A Field Of View
One of the easiest misconceptions with Voice First is that it is assumed there is just one basic modality: far-field devices. This is natural since the first Voice First device was Amazon’s Echo. However these are more. I have surfaced ~32 primary Voice First modalities. I will talk about two:
- Near-field: AirPods + Siri
- Far-field: Echo + Alexa
The distinction is not academic. Each modality has value and in some cases some apps and solutions can be useful under both circumstances.
There are an array of attributes and interactions that are not appropriate for the far-field. For example, reading personal messages or delivering sensitive information that is not desired to be spoken in even an empty room with just you present for fear it could be overheard. Certainly not all information falls into this category but a material amount does.
For the far-field there are interactions that make much better sense where they may be general, less personal questions being asked. Additionally when group there is a group present there are modalities that make little sense for a near-field Voice First system.
The Amazon Echo, released in late 2014 has had a large head start defining some of the elements of how a far-field. The fundamental elements:
- Is touch-less
- Is always on
- Is internet connected
The Echo and Alexa has defined some of the best and worse aspects of the VoiceOS’s UI and UX. Because it is an early Voice First system, it has made some mistakes on how a far-field system should react to some questions and requests. One example is friction-free Voice Commerce. In the current default, Alexa will dutifully take a request to conduct a transaction with Amazon with-out any barriers. Thus an apparant current quagmire for friction-free Voice Commerce.
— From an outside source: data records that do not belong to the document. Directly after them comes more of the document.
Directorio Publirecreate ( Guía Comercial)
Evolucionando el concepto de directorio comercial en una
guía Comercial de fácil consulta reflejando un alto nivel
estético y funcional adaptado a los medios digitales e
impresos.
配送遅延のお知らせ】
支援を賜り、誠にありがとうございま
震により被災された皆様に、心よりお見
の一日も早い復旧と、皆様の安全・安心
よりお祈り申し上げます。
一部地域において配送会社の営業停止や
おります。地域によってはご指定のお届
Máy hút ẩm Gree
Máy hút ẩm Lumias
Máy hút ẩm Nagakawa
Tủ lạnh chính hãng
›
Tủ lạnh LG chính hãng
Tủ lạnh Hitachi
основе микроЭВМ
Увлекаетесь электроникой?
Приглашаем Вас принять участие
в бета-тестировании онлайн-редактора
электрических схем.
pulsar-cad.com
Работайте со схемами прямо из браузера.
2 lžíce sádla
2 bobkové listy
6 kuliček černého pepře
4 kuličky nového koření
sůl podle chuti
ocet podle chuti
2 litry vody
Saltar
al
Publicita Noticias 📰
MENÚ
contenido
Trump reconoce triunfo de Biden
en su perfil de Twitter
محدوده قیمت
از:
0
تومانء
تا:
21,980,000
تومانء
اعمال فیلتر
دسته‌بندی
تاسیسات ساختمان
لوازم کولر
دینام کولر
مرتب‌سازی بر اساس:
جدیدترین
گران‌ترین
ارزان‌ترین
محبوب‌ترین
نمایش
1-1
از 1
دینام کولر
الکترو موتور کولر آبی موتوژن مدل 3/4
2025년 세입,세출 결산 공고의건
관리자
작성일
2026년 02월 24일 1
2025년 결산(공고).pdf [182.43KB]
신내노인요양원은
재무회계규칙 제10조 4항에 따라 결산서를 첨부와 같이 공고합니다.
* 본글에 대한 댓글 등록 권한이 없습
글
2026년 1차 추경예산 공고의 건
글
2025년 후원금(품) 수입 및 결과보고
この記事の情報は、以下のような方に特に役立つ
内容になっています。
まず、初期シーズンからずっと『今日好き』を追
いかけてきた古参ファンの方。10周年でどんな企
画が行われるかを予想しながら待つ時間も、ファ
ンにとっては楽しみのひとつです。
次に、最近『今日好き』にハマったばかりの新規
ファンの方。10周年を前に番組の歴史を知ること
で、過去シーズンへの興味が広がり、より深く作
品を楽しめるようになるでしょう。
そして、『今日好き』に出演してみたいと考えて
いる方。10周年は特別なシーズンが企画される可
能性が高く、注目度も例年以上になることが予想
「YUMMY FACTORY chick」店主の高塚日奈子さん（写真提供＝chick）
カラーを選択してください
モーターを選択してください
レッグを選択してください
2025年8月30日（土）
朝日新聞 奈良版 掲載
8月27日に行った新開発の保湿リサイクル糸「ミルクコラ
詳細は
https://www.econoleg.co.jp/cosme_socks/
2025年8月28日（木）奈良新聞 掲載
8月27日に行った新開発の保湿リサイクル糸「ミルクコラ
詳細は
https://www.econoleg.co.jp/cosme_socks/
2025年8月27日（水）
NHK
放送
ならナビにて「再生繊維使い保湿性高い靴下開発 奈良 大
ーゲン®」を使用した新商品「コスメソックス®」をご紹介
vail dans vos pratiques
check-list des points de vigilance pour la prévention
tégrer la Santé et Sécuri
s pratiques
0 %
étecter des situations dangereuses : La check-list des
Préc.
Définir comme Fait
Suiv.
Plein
However in my research, I have been able to create ways to solve this issue with no ridiculous additional verifications or steps.
The far-field has a range of great benefits. To me it defines the physical space and once you have become used to talking to a particular room where it lives, you expect it and the assumption it is always there and ready creates a rich interactive environment of dialogs.
The near-field Voice First environment is currently in a an easier stage than the far-field. Some may argue that Siri on an iOS device or Google Now, Cortana and a few others are near-field. However I do not fully classify these systems on most smartphone as truly near-field. They are part of a mid-field mix. One of the fundamental defining points is the delivery system is primarily in-ear. It is true you can lift the phone to the ear and get this response in-ear, it has mechanical and cognitive processes that slow down the interaction. Much like pressing a button to talk to a far-field system has.
The basis characteristic of a near-field Voice First device is the same as far-field devices:
- Is touch-less
- Is always on
- Is internet connected
A true near-field system is always on, always connected and can transmit responses to an in-ear device. Currently the best example of this is Siri and AirPods. But not fully—yet. AirPods still require a tap on the device to have the system wake. There are a few reasons for this but they are more philosophical rather than technical. Each AirPod has more computing power than an iPhone 1. It is entirely possible with a mandate to make AirPods a true VoiceOS platform to have a battery saving always-only “hey Siri” wake word. Of course, this will cost battery time, by perhaps 20%-50%, however in a near-field, Voice First modality you may only use one AirPod at a time. When you add the the time extension from 2 AirPods and the charging capacity of the battery case, you could have 12 hours of near-field Voice First with the current AirPod technology. The Cortex processor would have few issues listening for “hey Siri”.
Thus Apple has clearly invented the leading near-field Voice First device, they just may be on a very conservative path to transition to a full Voice First system. The elements to make AirPods as useful as Alexa is in the far-field are already at hand. The use cases for near-field devices are clear, fundamentally near-field is about more personal interactions and information. Examples are messages and financial interactions that you may not want to share in an open room.
The near-field will allow for a wide range of new and not yet thought of applications. This will span from areas that are consumer level to commercial and industrial level. Just in the commercial area I have surfaced over 1,200 direct use cases after studying this for over 30 years. The right technology has finally converged. One example of a commercial use case is for service workers to have instant access to any question simply by saying: “Let me ask our Voice AI system and check”. It is not hard to imagine any service situation where this can be applied.
We are in the very early days of the Voice First revolution the far-field is already becoming a mainstream technology. Yet we have yet to touch the surface of the possibilities the far-field can surface. The near-field is even earlier in its life and may very well wind up moving just as fast one the fundamentals are established. It is my view that Apple will show what I am calling Siri 3 and a more complete VoiceOS by the WWDC (World Wide Developer Conference) in June 2017. Along the way the other ~32 modalities will begin to surface. These are fast moving early days.